• [DATA FOR THIS EXERCISE]
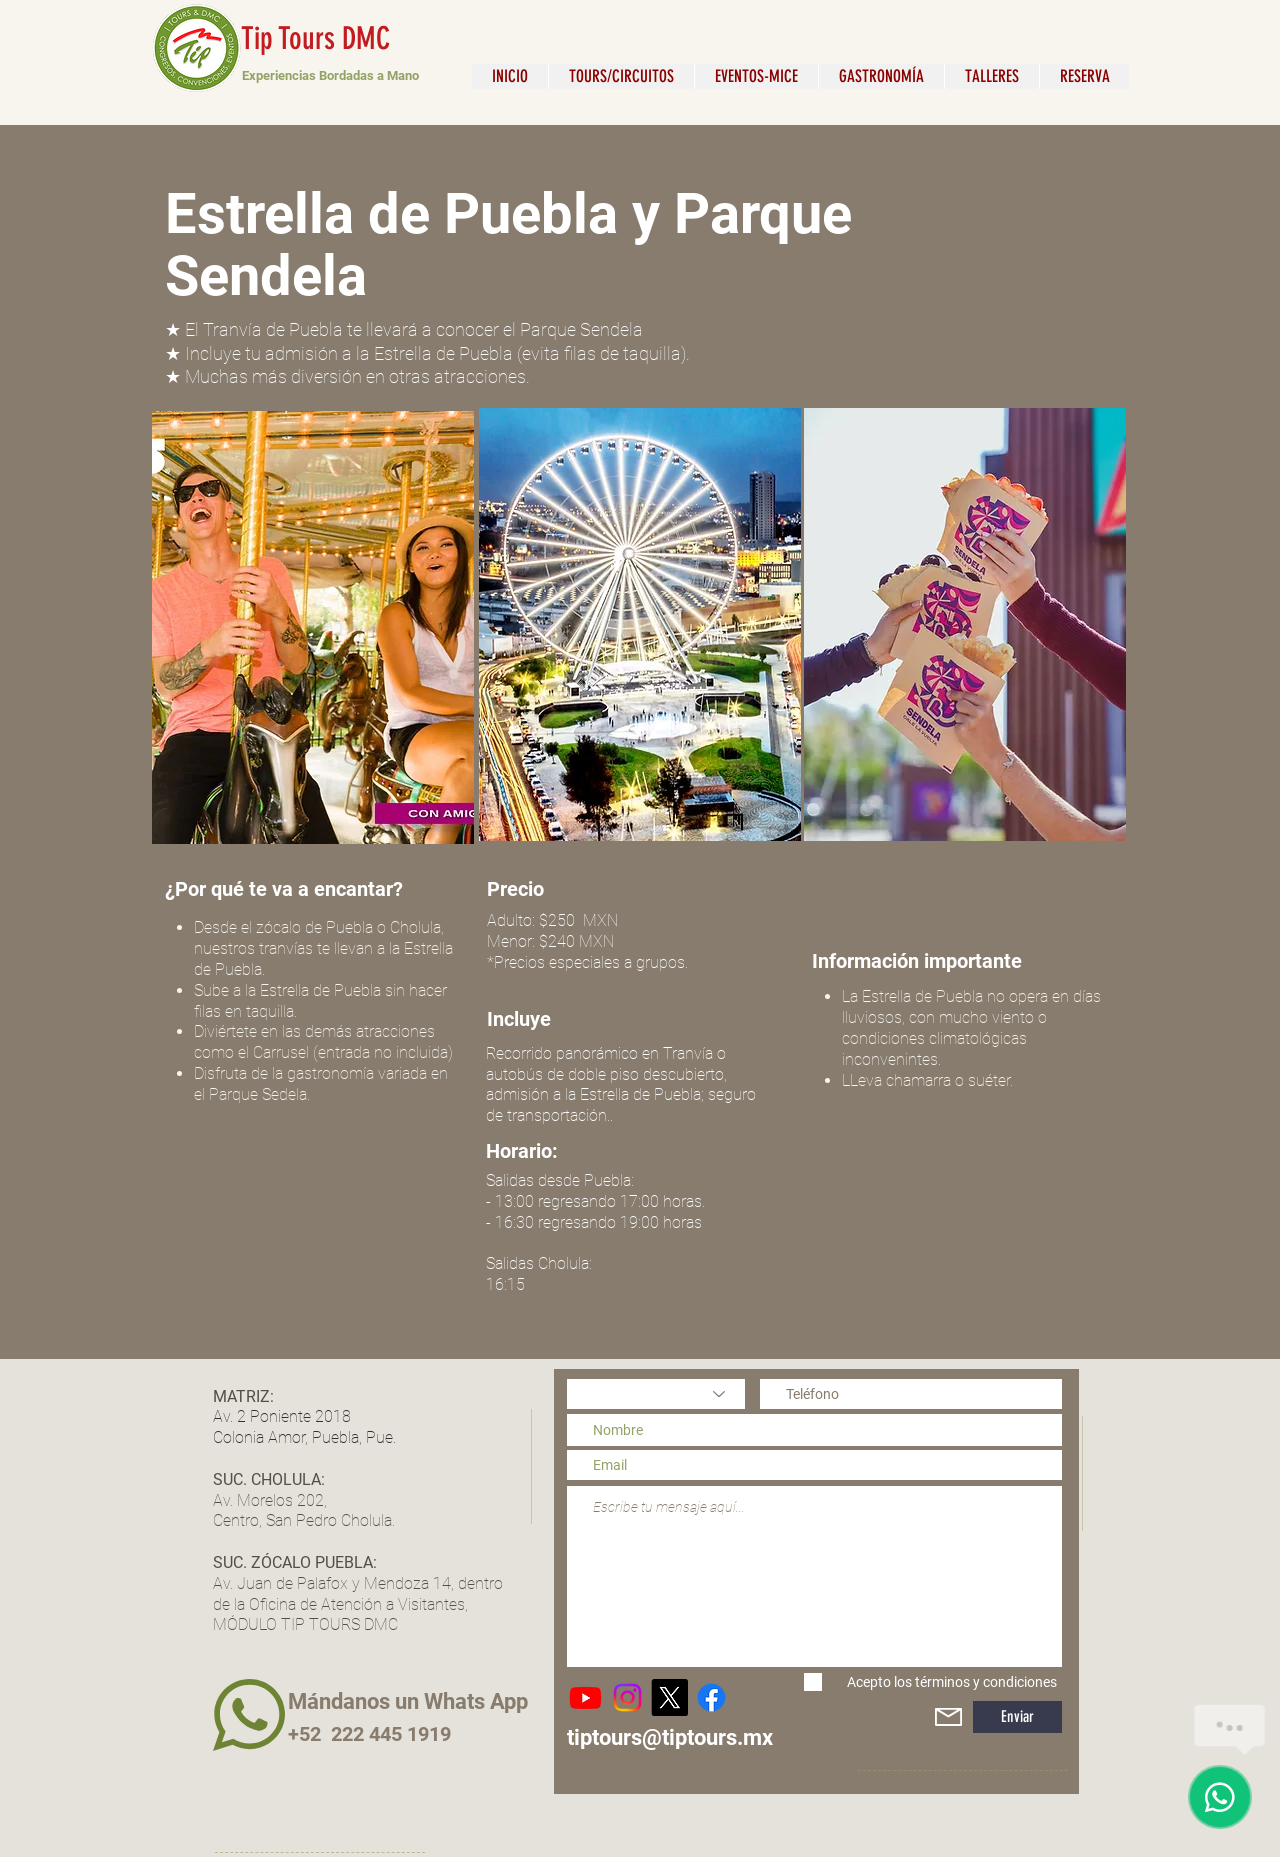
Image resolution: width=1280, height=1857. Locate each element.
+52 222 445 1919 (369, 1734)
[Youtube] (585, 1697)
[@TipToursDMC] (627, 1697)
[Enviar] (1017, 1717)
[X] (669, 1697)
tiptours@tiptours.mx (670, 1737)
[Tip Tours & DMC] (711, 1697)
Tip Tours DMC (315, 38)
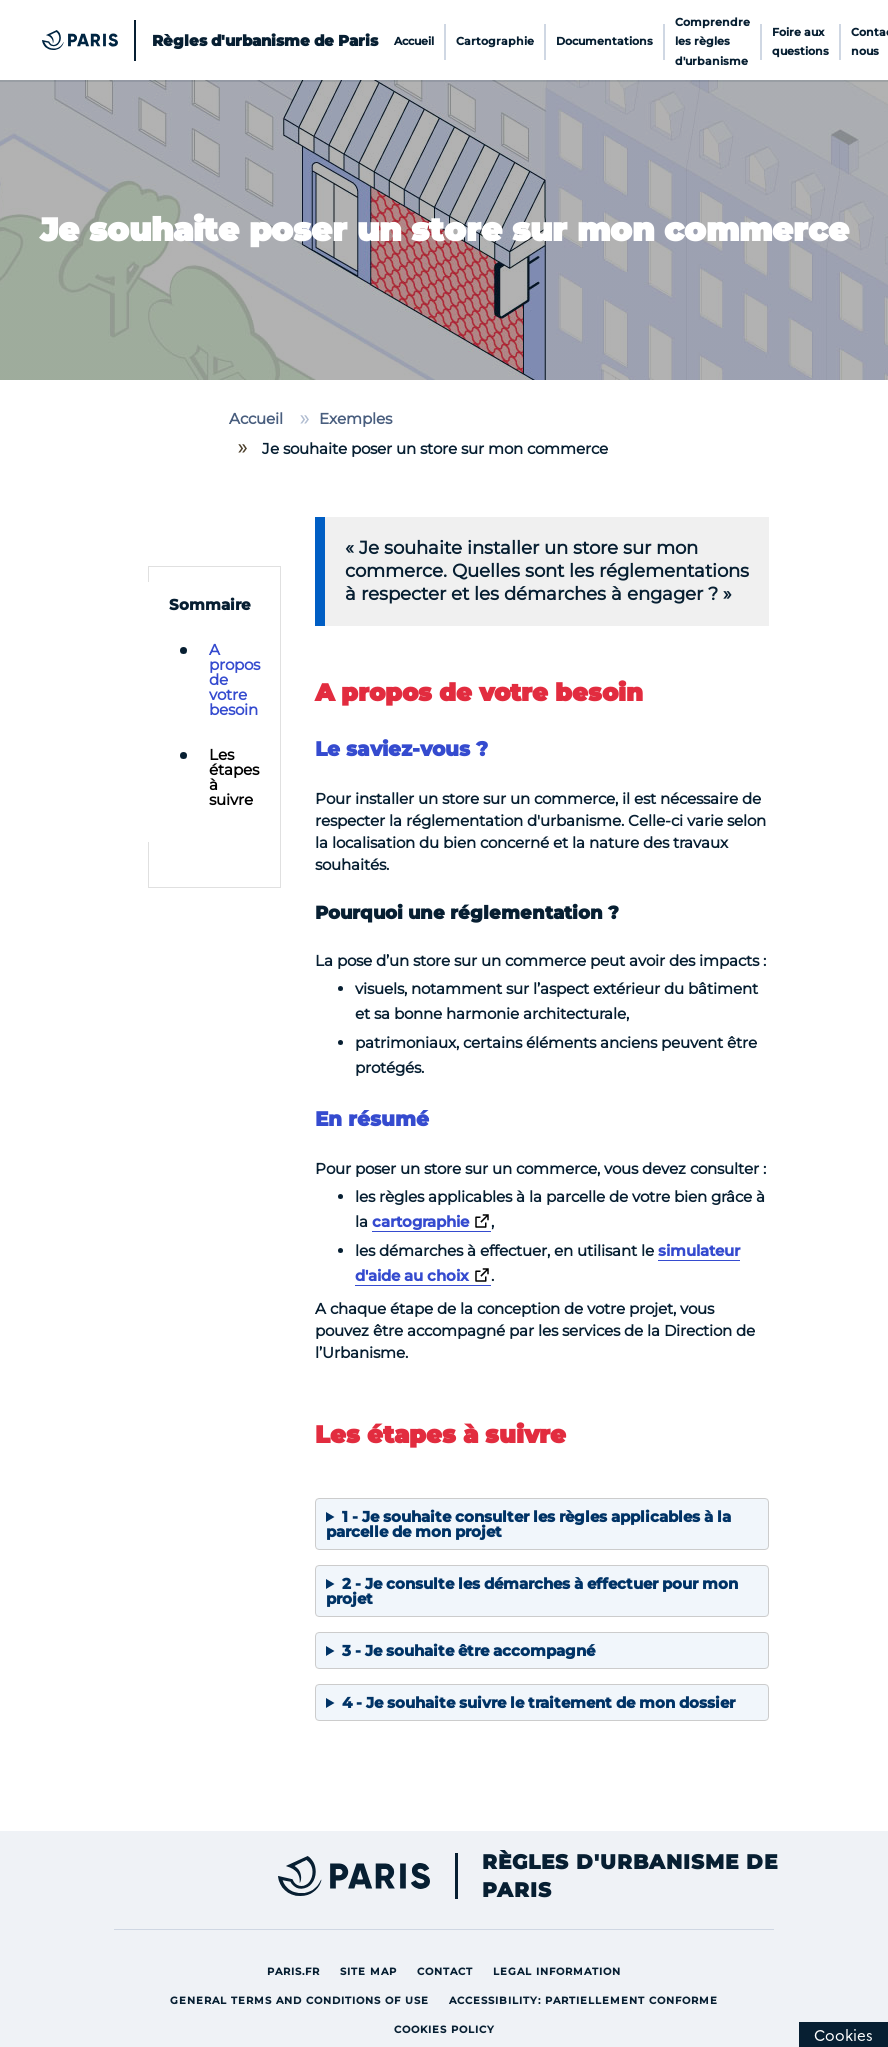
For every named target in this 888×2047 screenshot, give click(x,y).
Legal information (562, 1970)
==
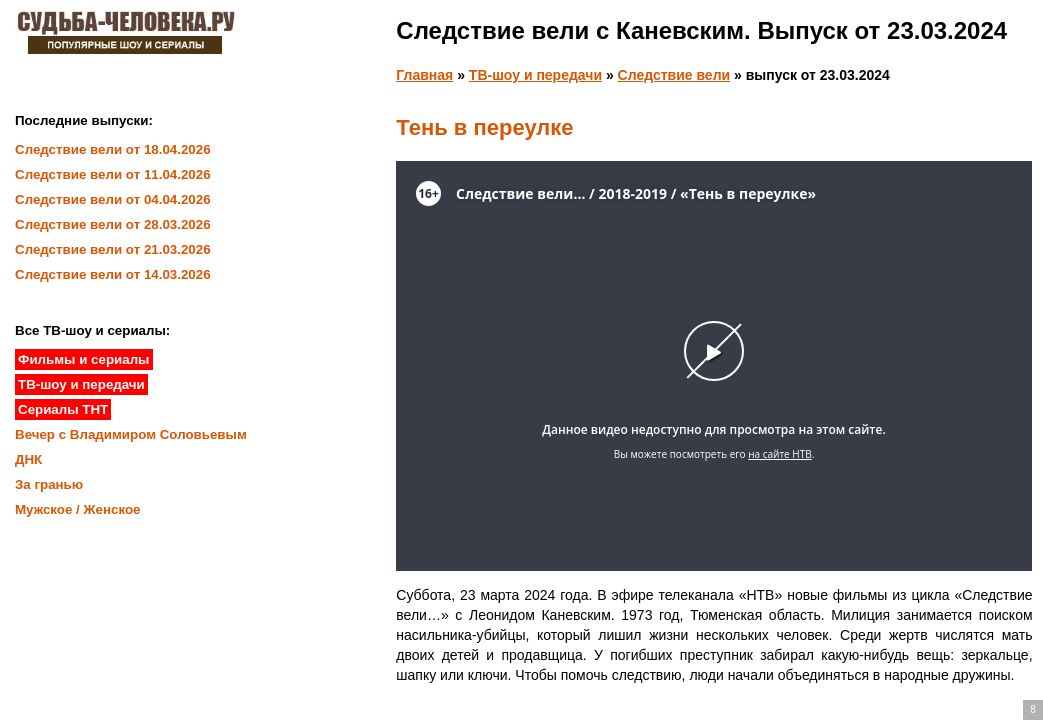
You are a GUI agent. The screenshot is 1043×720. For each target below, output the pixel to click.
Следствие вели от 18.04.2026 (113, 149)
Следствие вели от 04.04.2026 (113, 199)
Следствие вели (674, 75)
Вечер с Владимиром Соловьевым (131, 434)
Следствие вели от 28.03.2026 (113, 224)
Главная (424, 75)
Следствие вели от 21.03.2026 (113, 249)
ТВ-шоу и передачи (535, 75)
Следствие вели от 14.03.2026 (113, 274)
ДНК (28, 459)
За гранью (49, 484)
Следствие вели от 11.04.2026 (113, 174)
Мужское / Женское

• [PROBLEM STATEMENT] Leaving pictures out, output the lines of the data above from the one with "[@TipToursDMC] (627, 1697)" through the one with "Legal information (562, 1970)", word for word.

• [WRITTEN SOLUTION]
[@TipToursDMC] (627, 1697)
[Enviar] (1017, 1717)
[X] (669, 1697)
tiptours@tiptours.mx (670, 1737)
[Tip Tours & DMC] (711, 1697)
Tip Tours DMC (315, 38)
For every named target in this 888×2047 screenshot, give click(x,y).
Legal information (562, 1970)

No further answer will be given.